Voor zover het klachtonderdeel 2 betreft overweegt de Kamer het volgende. In feite is het verwijt dat door de medewerking van de notaris klaagster geen verhaal heeft op de onroerende zaak. Niet gesteld of gebleken is dat voor een andere prijs klaagster wél verhaal had gehad (op de onroerende zaak).

Verder gaat het om de vraag of de notaris nader onderzoek had moeten verrichten naar de hoogte van de koopprijs. Vast is komen te staan dat de notarisklerk wel degelijk vragen heeft gesteld naar aanleiding van de waarde. Van een notaris wordt echter niet verwacht dat hij uitgebreid onderzoek doet. Indien zijn vragen worden beantwoord en in dit geval ook gestaafd met foto’s, mag de notaris al snel aannemen dat de betreffende koopprijs een redelijke, althans marktconforme koopprijs omvat. Hij behoeft dan ook geen verder onderzoek te doen. Een en ander wordt nog versterkt door het gegeven dat de koopovereenkomst niet tot stand is gebracht door tussenkomst van deze notaris. De verkoper  was immers al verplicht tot levering van het betreffende object, tegen de overeengekomen prijs. Dat na renovatie de koopprijs van de woning is gestegen, doet er niet toe.

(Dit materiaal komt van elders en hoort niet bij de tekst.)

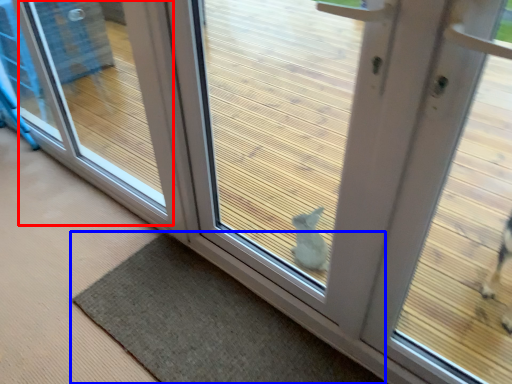 Question: Which object appears farthest to the camera in this image, window (highlighted by a red box) or mat (highlighted by a blue box)?

Choices:
 (A) window
 (B) mat

Answer: (A) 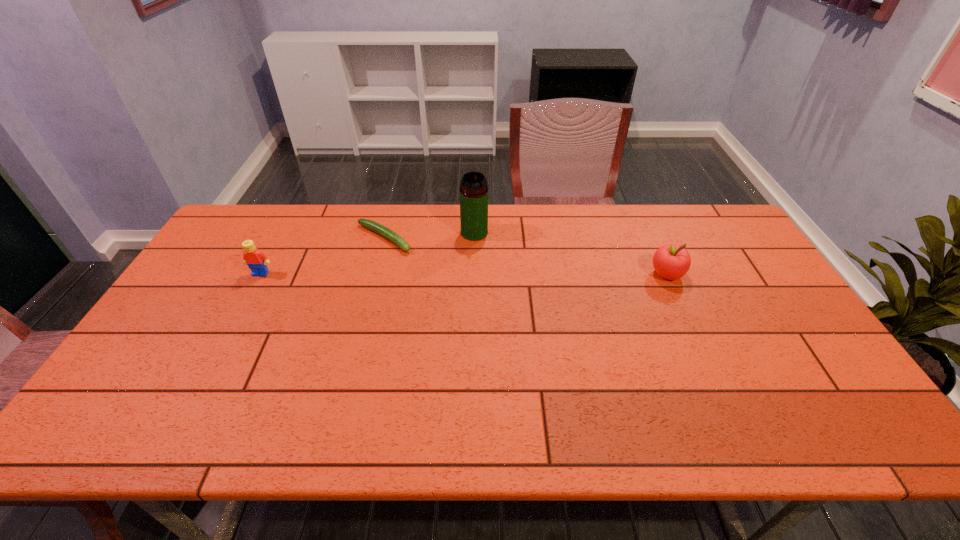 You are a GUI agent. You are given a task and a screenshot of the screen. Output one action in this format:
    pyautogui.click(x=<x>, y=<y>)
    Task: Click on the blank region between the second object from right to left and the apple
    The image size is (960, 540).
    Given the screenshot: What is the action you would take?
    pyautogui.click(x=570, y=253)

Identify which object is located as the second nearest to the leftmost object. Please provide its 2D coordinates. Your answer should be formatted as a tuple, i.e. [(x, y)], where the tuple contains the x and y coordinates of a point satisfying the conditions above.

[(473, 189)]

Point out which object is positioned as the second nearest to the third object from right to left. Please provide its 2D coordinates. Your answer should be formatted as a tuple, i.e. [(x, y)], where the tuple contains the x and y coordinates of a point satisfying the conditions above.

[(256, 260)]

Identify the location of free region that satisfies the following two spatial constraints: 1. on the face of the Lego; 2. on the right side of the rightmost object. This screenshot has width=960, height=540. (260, 274). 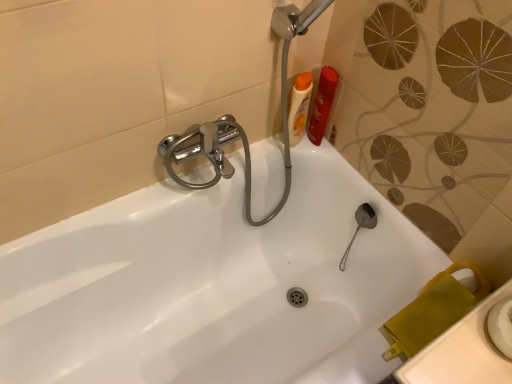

Op een notaris rust een ministerieplicht. Een notaris behoeft alleen dan niet mee te werken aan de levering als hij zijn dienst had moeten weigeren. Het voorgaande leidt niet tot een dergelijke verplichting tot dienstweigering.

Dit klachtonderdeel is ongegrond.

Omdat de Kamer de klacht deels gegrond verklaart, dient de notaris op grond van artikel 99, vijfde lid, van de Wna, het door klaagster betaalde griffierecht van € 50,00 aan haar te vergoeden.

De notaris dient het griffierecht binnen vier weken na het onherroepelijk worden van deze beslissing aan klaagster te vergoeden. Klaagster dient daarvoor tijdig haar rekeningnummer schriftelijk door te geven aan de notaris.

De beslissing

De Kamer voornoemd:

verklaart klachtonderdeel 1 gegrond zonder oplegging van een maatregel;

verklaart klachtonderdeel 2 ongegrond.

Deze beslissing is gegeven door mrs. G.P. van Ham, voorzitter, R.R. Roukema en J.T.A. van der Stok, en in tegenwoordigheid van de secretaris, mr. F.S. Pietersma-Smit, in het openbaar uitgesproken op 30 oktober 2020.

Kopie van deze beslissing wordt bij aangetekende brief aan partijen gezonden. Tegen deze beslissing staat hoger beroep open bij het Gerechtshof te Amsterdam, postbus 1312, 1000 BH  Amsterdam. Het beroepschrift dient binnen dertig dagen na de dagtekening van genoemde brief door het Hof te zijn ontvangen, waarbij de datum van ontvangst door het Hof bepalend is.